For the past 34 years, Amistad Thrift Shop has been a mainstay of the Kingsville community. 

Open in the afternoon on Wednesdays and Fridays, the store would have regular patrons stop by looking to shop, donate or simply to chat with old friends. On Friday, the thrift shop closed its doors for the last time, leaving behind a three-decade legacy of charity and camaraderie that customers and volunteers alike are going to miss.

“I don’t want to toot our own horn, but this (shop) has been such a boon to the community,” Doris “Corky” Peacock, manager of the Amistad Thrift Shop, said. “And I’d just like to thank everyone who has supported us.”

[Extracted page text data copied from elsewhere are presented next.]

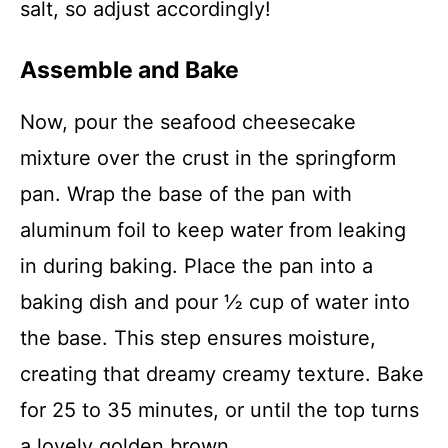
salt, so adjust accordingly!
Assemble and Bake
Now, pour the seafood cheesecake
mixture over the crust in the springform
pan. Wrap the base of the pan with
aluminum foil to keep water from leaking
in during baking. Place the pan into a
baking dish and pour ½ cup of water into
the base. This step ensures moisture,
creating that dreamy creamy texture. Bake
for 25 to 35 minutes, or until the top turns
a lovely golden brown.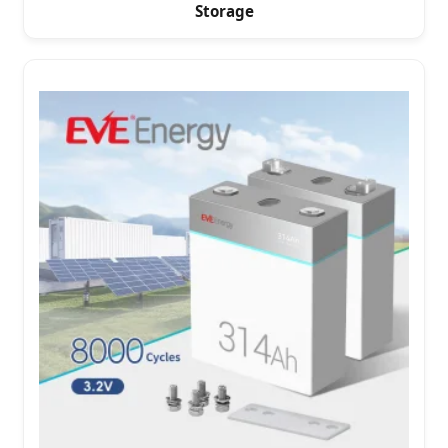
Storage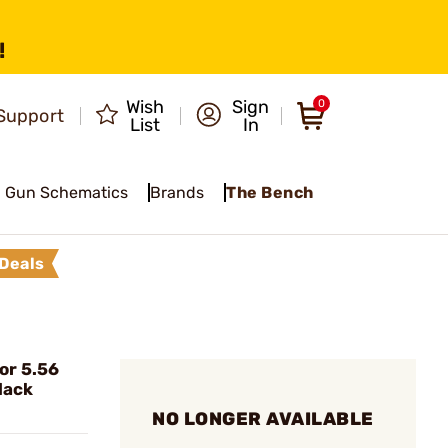
!
Wish
Sign
0
Support
List
In
Gun Schematics
Brands
The Bench
Deals
or 5.56
lack
NO LONGER AVAILABLE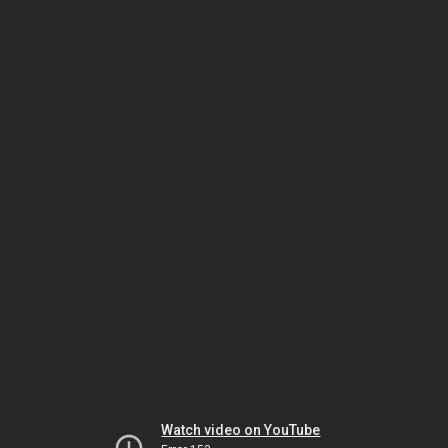
Watch video on YouTube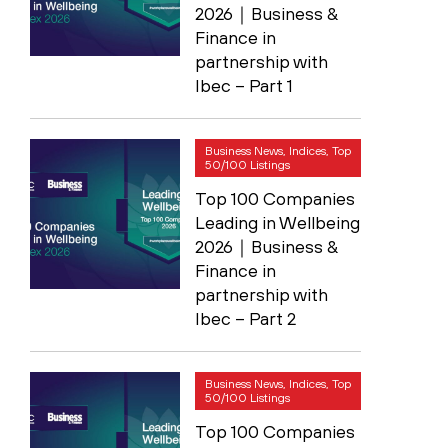
2026｜Business &
Finance in
partnership with
Ibec – Part 1
Business News, Indices, Top
50/100 Listings
Top 100 Companies
Leading in Wellbeing
2026｜Business &
Finance in
partnership with
Ibec – Part 2
Business News, Indices, Top
50/100 Listings
Top 100 Companies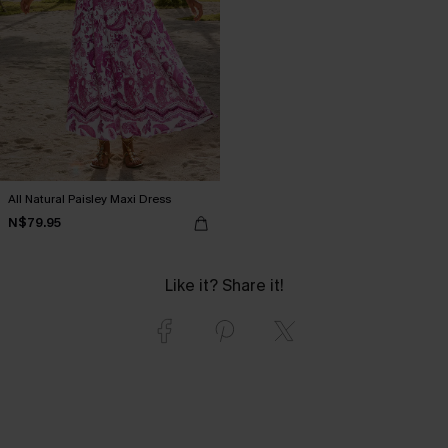
All Natural Paisley Maxi Dress
N$79.95
Like it? Share it!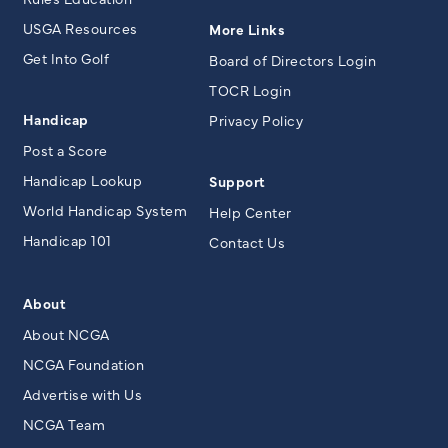
USGA Resources
More Links
Get Into Golf
Board of Directors Login
TOCR Login
Handicap
Privacy Policy
Post a Score
Handicap Lookup
Support
World Handicap System
Help Center
Handicap 101
Contact Us
About
About NCGA
NCGA Foundation
Advertise with Us
NCGA Team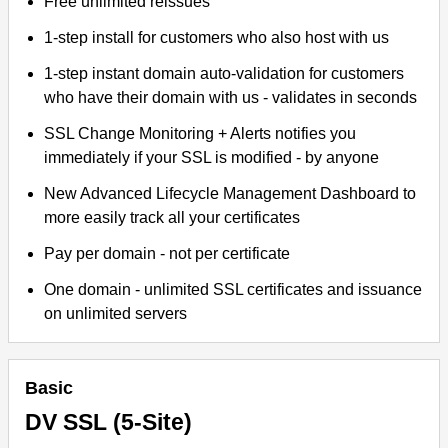
Free unlimited reissues
1-step install for customers who also host with us
1-step instant domain auto-validation for customers
who have their domain with us - validates in seconds
SSL Change Monitoring + Alerts notifies you
immediately if your SSL is modified - by anyone
New Advanced Lifecycle Management Dashboard to
more easily track all your certificates
Pay per domain - not per certificate
One domain - unlimited SSL certificates and issuance
on unlimited servers
Basic
DV SSL (5-Site)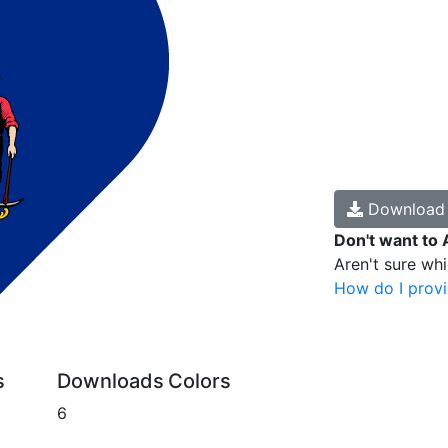
Downloa
Don't want to 
Aren't sure wh
How do I provi
s
Downloads
Colors
6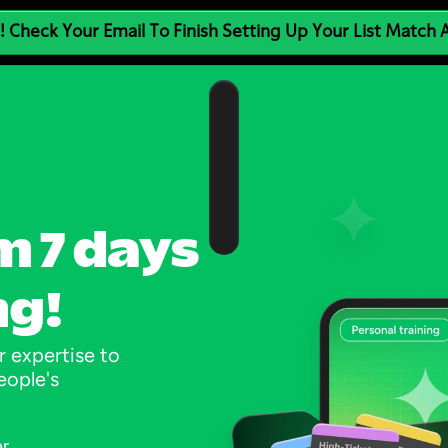
! Check Your Email To Finish Setting Up Your List Match
m 7 days 
ng!
 expertise to 
ople's 
er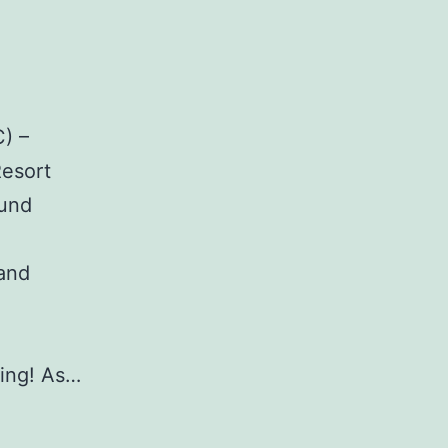
) –
Resort
ound
 and
ing! As…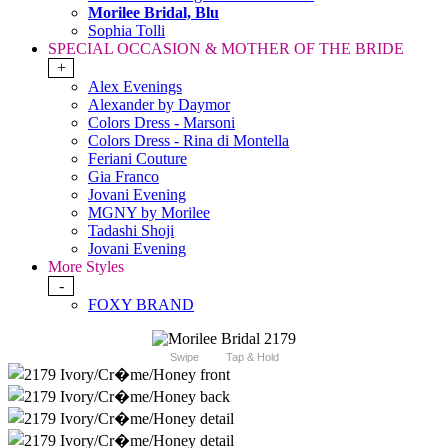
Morilee Bridal, Blu
Sophia Tolli
SPECIAL OCCASION & MOTHER OF THE BRIDE
+
Alex Evenings
Alexander by Daymor
Colors Dress - Marsoni
Colors Dress - Rina di Montella
Feriani Couture
Gia Franco
Jovani Evening
MGNY by Morilee
Tadashi Shoji
Jovani Evening
More Styles
-
FOXY BRAND
Swipe
Tap & Hold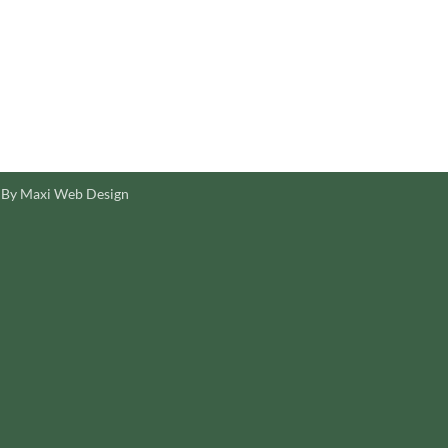
 By Maxi Web Design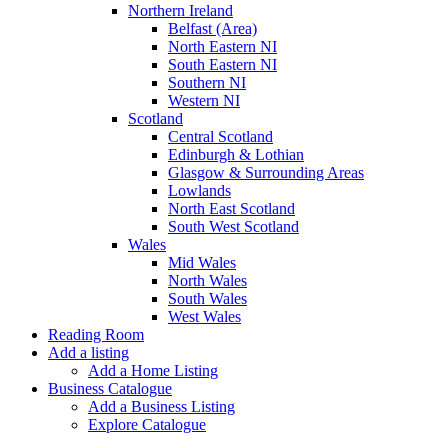
Northern Ireland
Belfast (Area)
North Eastern NI
South Eastern NI
Southern NI
Western NI
Scotland
Central Scotland
Edinburgh & Lothian
Glasgow & Surrounding Areas
Lowlands
North East Scotland
South West Scotland
Wales
Mid Wales
North Wales
South Wales
West Wales
Reading Room
Add a listing
Add a Home Listing
Business Catalogue
Add a Business Listing
Explore Catalogue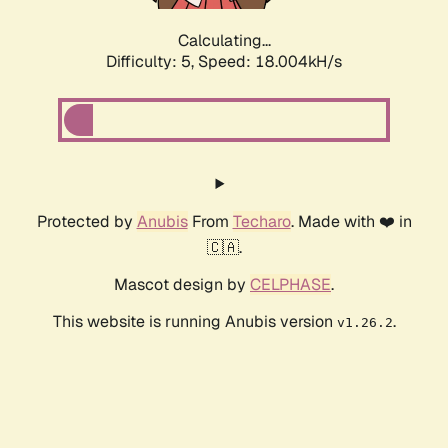
Calculating...
Difficulty: 5,
Speed: 18.004kH/s
Protected by
Anubis
From
Techaro
. Made with ❤️ in
🇨🇦.
Mascot design by
CELPHASE
.
This website is running Anubis version
.
v1.26.2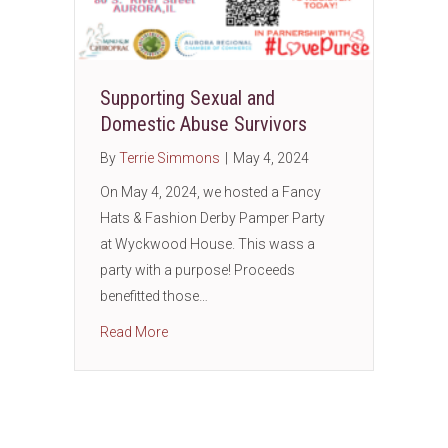
Supporting Sexual and
Domestic Abuse Survivors
By
Terrie Simmons
|
May 4, 2024
On May 4, 2024, we hosted a Fancy
Hats & Fashion Derby Pamper Party
at Wyckwood House. This wass a
party with a purpose! Proceeds
benefitted those…
about Supporting Sexual and Domestic Abus
Read More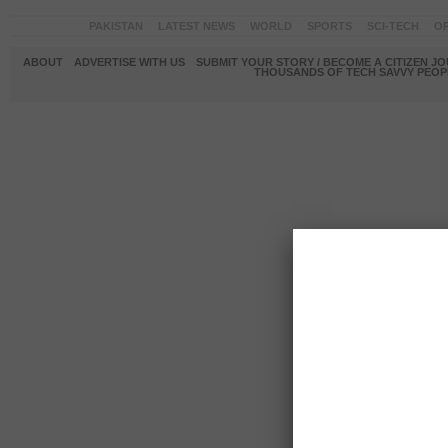
PAKISTAN
LATEST NEWS
WORLD
SPORTS
SCI-TECH
OP
ABOUT
ADVERTISE WITH US
SUBMIT YOUR STORY / BECOME A CITIZEN J
THOUSANDS OF TECH SAVVY PEOPL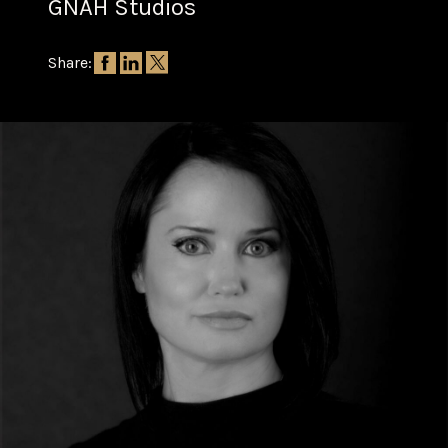
GNAH Studios
Share: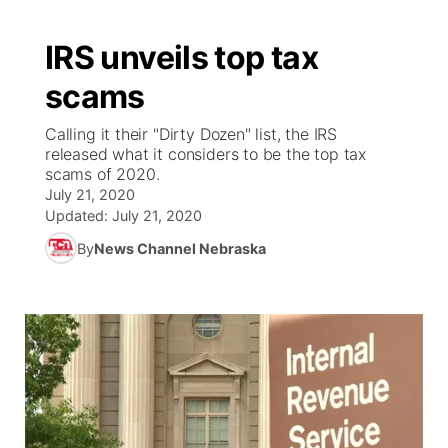
IRS unveils top tax
scams
Calling it their "Dirty Dozen" list, the IRS
released what it considers to be the top tax
scams of 2020.
July 21, 2020
Updated:
July 21, 2020
By
News Channel Nebraska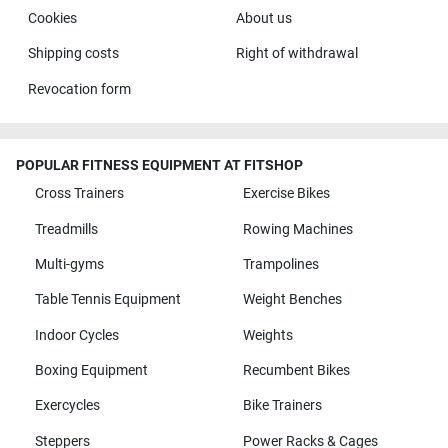
Cookies
About us
Shipping costs
Right of withdrawal
Revocation form
POPULAR FITNESS EQUIPMENT AT FITSHOP
Cross Trainers
Exercise Bikes
Treadmills
Rowing Machines
Multi-gyms
Trampolines
Table Tennis Equipment
Weight Benches
Indoor Cycles
Weights
Boxing Equipment
Recumbent Bikes
Exercycles
Bike Trainers
Steppers
Power Racks & Cages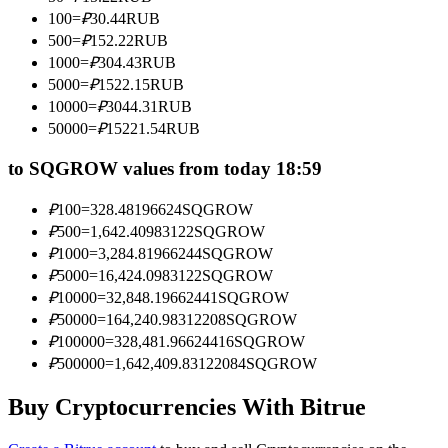
Become a Copy Trader
100
=
₽
30.44
RUB
500
=
₽
152.22
RUB
Enjoy profit-sharing and copy trading commissions
1000
=
₽
304.43
RUB
5000
=
₽
1522.15
RUB
10000
=
₽
3044.31
RUB
50000
=
₽
15221.54
RUB
to SQGROW values from today 18:59
₽
100
=
328.48196624
SQGROW
₽
500
=
1,642.40983122
SQGROW
Information
₽
1000
=
3,284.81966244
SQGROW
₽
5000
=
16,424.0983122
SQGROW
Big data analysis including trade info, etc.
₽
10000
=
32,848.19662441
SQGROW
₽
50000
=
164,240.98312208
SQGROW
₽
100000
=
328,481.96624416
SQGROW
₽
500000
=
1,642,409.83122084
SQGROW
Buy Cryptocurrencies With Bitrue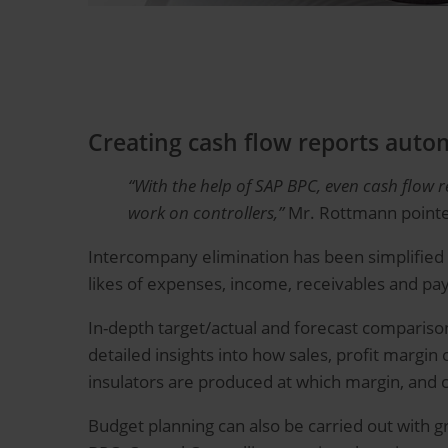
Creating cash flow reports autom
“With the help of SAP BPC, even cash flow 
work on controllers,”
Mr. Rottmann pointe
Intercompany elimination has been simplified t
likes of expenses, income, receivables and pay
In-depth target/actual and forecast compariso
detailed insights into how sales, profit margi
insulators are produced at which margin, and 
Budget planning can also be carried out with gr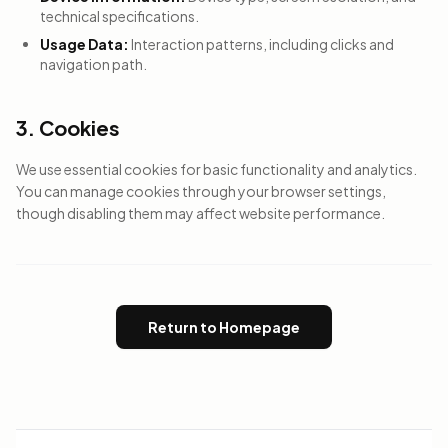
technical specifications.
Usage Data:
Interaction patterns, including clicks and
navigation path.
3. Cookies
We use essential cookies for basic functionality and analytics.
You can manage cookies through your browser settings,
though disabling them may affect website performance.
Return to Homepage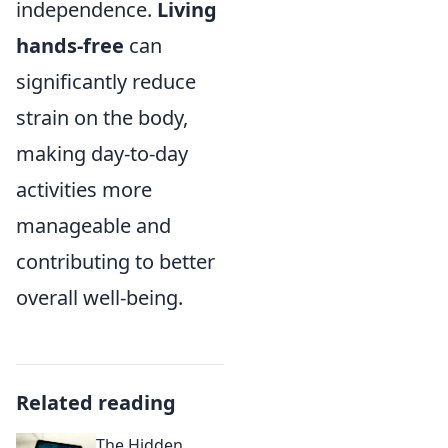
independence.
Living
hands-free
can
significantly reduce
strain on the body,
making day-to-day
activities more
manageable and
contributing to better
overall well-being.
Related reading
The Hidden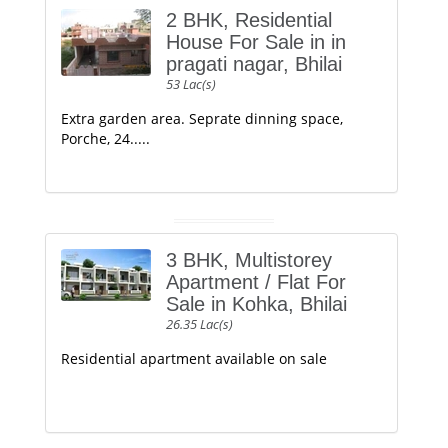
2 BHK, Residential
House For Sale in in
pragati nagar, Bhilai
53 Lac(s)
Extra garden area. Seprate dinning space,
Porche, 24.....
3 BHK, Multistorey
Apartment / Flat For
Sale in Kohka, Bhilai
26.35 Lac(s)
Residential apartment available on sale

Amistad’s roots go back to 1985 when Elena Reisner requested to the elders at the First Presbyterian Church to open a thrift store in Kingsville.

“A place for the less fortunate people, where they’d keep the prices low so they could shop for clothing and household goods,” Peacock said. “And we’ve always kept our prices as low as possible so we could meet our bills and still have money left over to help the community.”

Amistad Thrift Shop first opened at a location in the 200 block of E. Kleberg Avenue.

“It was where Cactus Flower is now,” Peacock said. “And then we moved on to Henrietta (Avenue) across the street of where the old El Jardin restaurant was in 1995.”

The thrift shop moved again in 1998 to its location at 914 S. 14th St., where it remained until its final day on Friday.

Peacock said she joined Amistad in 1990, and took over as the thrift shop’s manager in 2001 after her husband passed away.

“And I’ve been manager all the years since,” she said.

Amistad board treasurer Dorothy Genz said she had been with Amistad “since day one.”

“I was on the first board because Elena wanted me to be,” Genz said. “So I’ve been with it since the very beginning.”

Genz said she stayed with the thrift shop for the entirety of its run because “I believed in what we were doing.”

“We couldn’t do this without her,” Peacock said.

Initially, money brought in by the thrift shop was used to help low income individuals and families pay their utility bills.

“But then it got to where there were so many coming in, we shifted over to giving to charitable organizations,” Peacock said. “Like (Brush Country) CASA, the First Christian Food Bank, the rescue mission in Corpus Christi ­­— and that’s what we’ve been doing for about eight years now.”

While Peacock said they would like to remain open, running and managing the store as she gets older has become difficult.

“The time has come,” she said. “We’ve reached the age where we can’t do it anymore, and people don’t seem to want to step forward and volunteer.”

Peacock said it was the Kingsville community, with their donations and their patronage, that helped keep Amistad open for more than three decades.

“Our customers love to come here,” she said. “We’re open twice a week, in the afternoon, and it’s almost a social gathering. They are devastated that we’re leaving, and we had no idea that they’d be so sad to see us go.”

Alicia De La Rosa said she has been a customer of Amistad “off-and-on throughout the years.”

“I liked to look at the dresses, blouses, shorts and things like that,” she said.

De La Rosa said she and her friends were going to miss visiting the thrift shop.

“There are a lot of people who come here, and I know they are going to miss it, too,” she said. “And I want them to know how much I appreciated all that they’ve done for us. It is such a great place.”

Albert Garcia, a customer of Amistad for the past 12 years, said he was sad seeing the shop close its doors.

“Because it served a purpose,” Garcia said. “What they were doing did a lot of good for the community.”

Peacock said the thrift shop also has “some of the most wonderful volunteers.”

“This has always been totally voluntary,” Genz said. “Nobody has ever been paid working here. Ever.”

Peacock said that while closing the store is the right decision, she will be sad to see it go.

“This was my baby,” she said. “I found my calling, but the time has come. It’s time to quit.”